PUNCH-Cyber / stoq

An open source framework for enterprise level automated analysis.
https://stoq.punchcyber.com
Apache License 2.0
394 stars 55 forks source link

make md5 part of core #153

Closed ytreister closed 4 years ago

ytreister commented 4 years ago

I have at least two plugins that I use that rely on payload's MD5. I plan on adding more dependencies on MD5 (see my latest comment for issue #122)...

I think it would make sense to include MD5 in the core so that all worker plugins can retreive the MD5 from the Payload object that gets passed in.

mlaferrera commented 4 years ago

I don't have any plans to add any hashing into the core framework, this is much better suited to be done within a plugin.

In your plugin configuration for the plugins that require the md5 hash, you can set the required_workers[1] option to hash. stoQ will ensure that the payload is hashed prior to being sent to your plugins, then your plugin will be able to access the results via the Payload object.

[1] https://stoq-framework.readthedocs.io/en/latest/dev/workers.html#required-workers

ytreister commented 4 years ago

Yes, this is currently how I do it, I have a hash plugin and use required_workers. I currently have at least three plugins where rather than sending the payload I can send an md5 because the plugins store previous results. This improves performance. Because I have to wait for the hash plugin to run, I have to wait an additional round for the plugins that need md5. This sometimes hurts performance if there is another long running task in the same round that the md5 gets computed.

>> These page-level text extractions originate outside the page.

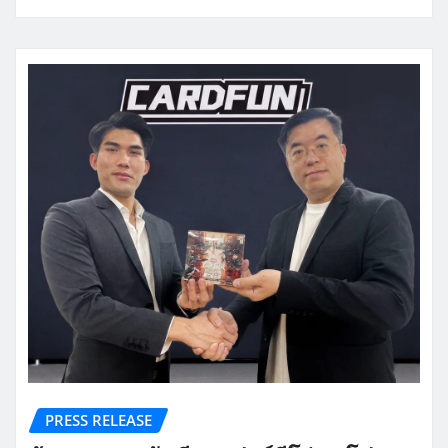
PRESS RELEASE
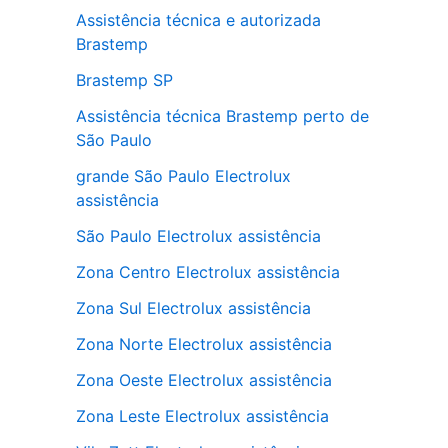
Assistência técnica e autorizada
Brastemp
Brastemp SP
Assistência técnica Brastemp perto de
São Paulo
grande São Paulo Electrolux
assistência
São Paulo Electrolux assistência
Zona Centro Electrolux assistência
Zona Sul Electrolux assistência
Zona Norte Electrolux assistência
Zona Oeste Electrolux assistência
Zona Leste Electrolux assistência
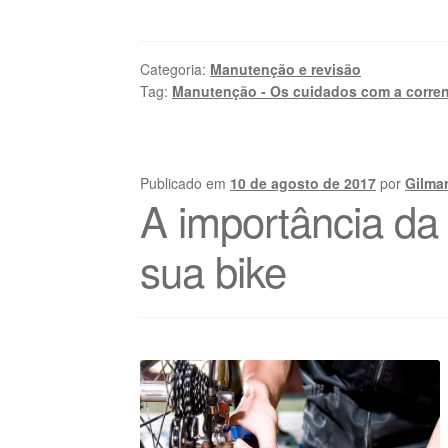
Categoria:
Manutenção e revisão
Tag:
Manutenção - Os cuidados com a corren
Publicado em
10 de agosto de 2017
por
Gilma
A importância da
sua bike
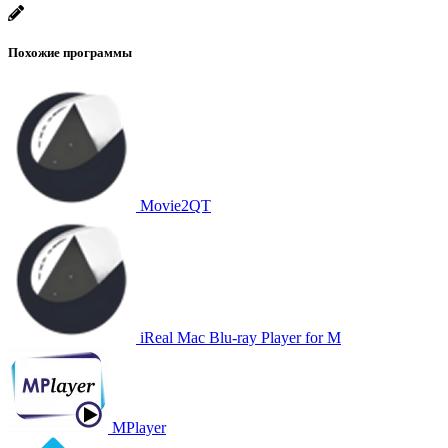
Похожие программы
Movie2QT
iReal Mac Blu-ray Player for M
MPlayer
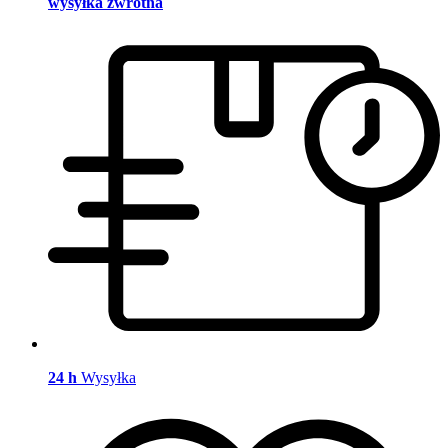
wysyłka zwrotna
24 h
Wysyłka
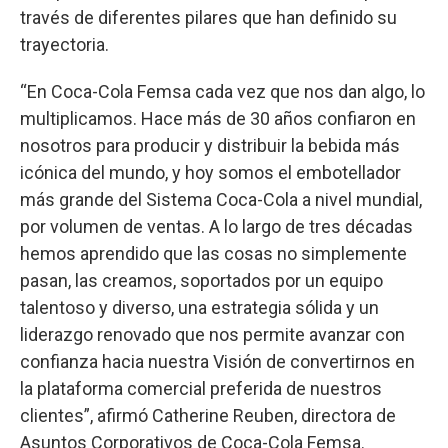
través de diferentes pilares que han definido su
trayectoria.
“En Coca-Cola Femsa cada vez que nos dan algo, lo
multiplicamos. Hace más de 30 años confiaron en
nosotros para producir y distribuir la bebida más
icónica del mundo, y hoy somos el embotellador
más grande del Sistema Coca-Cola a nivel mundial,
por volumen de ventas. A lo largo de tres décadas
hemos aprendido que las cosas no simplemente
pasan, las creamos, soportados por un equipo
talentoso y diverso, una estrategia sólida y un
liderazgo renovado que nos permite avanzar con
confianza hacia nuestra Visión de convertirnos en
la plataforma comercial preferida de nuestros
clientes”, afirmó Catherine Reuben, directora de
Asuntos Corporativos de Coca-Cola Femsa.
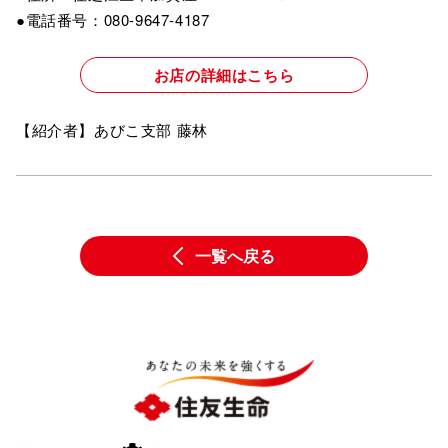
●電話番号：080-9647-4187
お店の詳細はこちら
【紹介者】あびこ支部 藤林
一覧へ戻る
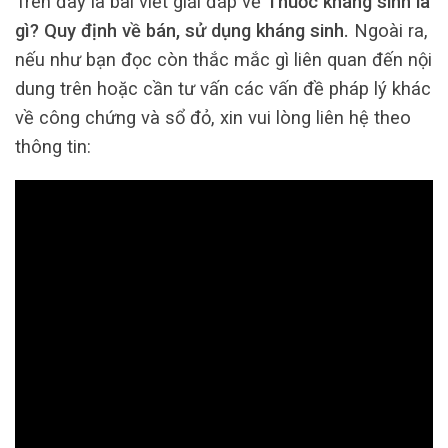
Trên đây là bài viết giải đáp về
Thuốc kháng sinh là
gì? Quy định về bán, sử dụng kháng sinh.
Ngoài ra,
nếu như bạn đọc còn thắc mắc gì liên quan đến nội
dung trên hoặc cần tư vấn các vấn đề pháp lý khác
về công chứng và sổ đỏ, xin vui lòng liên hệ theo
thông tin:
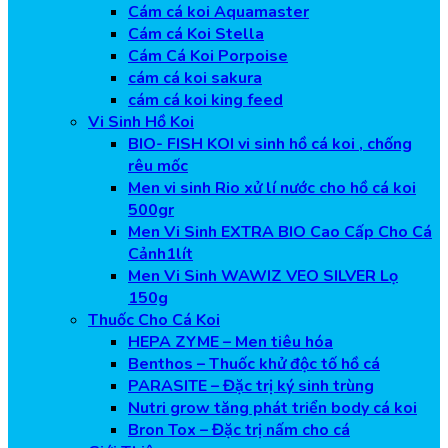
Cám cá koi Aquamaster
Cám cá Koi Stella
Cám Cá Koi Porpoise
cám cá koi sakura
cám cá koi king feed
Vi Sinh Hồ Koi
BIO- FISH KOI vi sinh hồ cá koi , chống
rêu mốc
Men vi sinh Rio xử lí nước cho hồ cá koi
500gr
Men Vi Sinh EXTRA BIO Cao Cấp Cho Cá
Cảnh1lít
Men Vi Sinh WAWIZ VEO SILVER Lọ
150g
Thuốc Cho Cá Koi
HEPA ZYME – Men tiêu hóa
Benthos – Thuốc khử độc tố hồ cá
PARASITE – Đặc trị ký sinh trùng
Nutri grow tăng phát triển body cá koi
Bron Tox – Đặc trị nấm cho cá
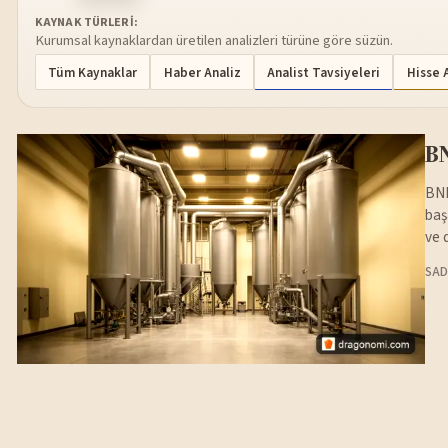
KAYNAK TÜRLERI:
Kurumsal kaynaklardan üretilen analizleri türüne göre süzün.
Tüm Kaynaklar
Haber Analiz
Analist Tavsiyeleri
Hisse 
BN
BNB
baş
ve 
SAD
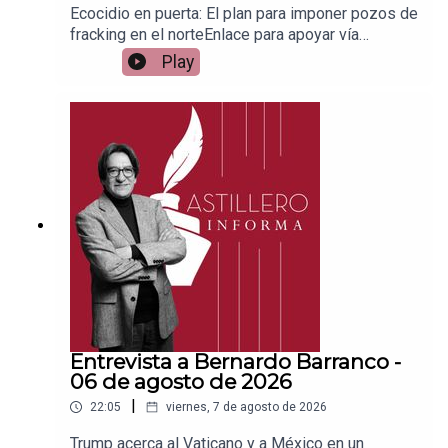
Ecocidio en puerta: El plan para imponer pozos de
fracking en el norteEnlace para apoyar vía
Patreon:https://www.patreon.com/julioastilleroEnl
Play
ace para hacer donaciones vía
PayPal:https://www.paypal.me/julioastilleroCuent
a para hacer transferencias a cuenta BBVA a
nombre de Julio Hernández López:
1539408017CLABE: 012 320 01539408017
2Tienda:https://julioastillerotienda.com/
Entrevista a Bernardo Barranco -
06 de agosto de 2026
|
22:05
viernes, 7 de agosto de 2026
Trump acerca al Vaticano y a México en un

Perhaps the core framework could add a generalized way to perform a simple task on all payloads. I am thinking, when a user configures the Stoq instance, they could pass in a dictionary of lambda functions, something like:

from hashlib import md5
Stoq(
    additional_core_tasks = {
        'md5': lambda: payload : md5(payload.content).hexdigest()
    }
)

which would cause each payload to have the md5 in their results:

{
    "results": [
        {
            "payload_id": "00d2f069-d716-43ed-bc2f-b0bd295574d4",
            "size": 507904,
            "md5": "..."
            ...
       }
mlaferrera commented 4 years ago

I'd be curious to know how much of an impact waiting for the second round really has. If it's substantial, it may be something we focus on for the next major version of stoQ.

That's an interesting idea, additional_core_tasks. We will have to do a bit of experimentation and gather some additional use cases, but it is definitely an intriguing concept.

Thanks again for all of the great feedback and ideas!

ytreister commented 4 years ago

So I have a plugin named 'filetype' that is always run, and dispatches based on the file type found. This will be run in "round 1". I have another plugin named 'file_details' which computes hashes (md5, etc.) that requires the results from 'filetype' and therefore runs in "round 2". I then have a couple of plugins ('metadefender', etc.) that depend on the hashes that are computed in 'file_details'. These have to run in "round 3" since they require the md5 that get computed in "round 2".

Obviously, I could create a simple plugin that only computes md5 and set that to always run, but that would have some boilerplate for a simple one liner.

I think the extra waiting could be long depending on how big file is, what plugins are run in the round that is waited, etc. Also if scaling up analysis seconds could turn into minutes, minutes into hours...

In the core it was already decided that there are some basics to compute compute:

Would be nice to give flexibility for other basics.

mlaferrera commented 4 years ago

I don't foresee supporting generating a hash for every payload, especially considering the limited use case and the fact there are simple methods already available (namely a plugin that generates the hash and always runs).

I certainly understand the compounding affect of awaiting plugin completion, and it is something we seriously take into account as we develop the core framework, as well as plugins. Your concept of a simple prologue for each payload may be the best path forward, but I think we need to dig into how to effectively implement that before committing to it.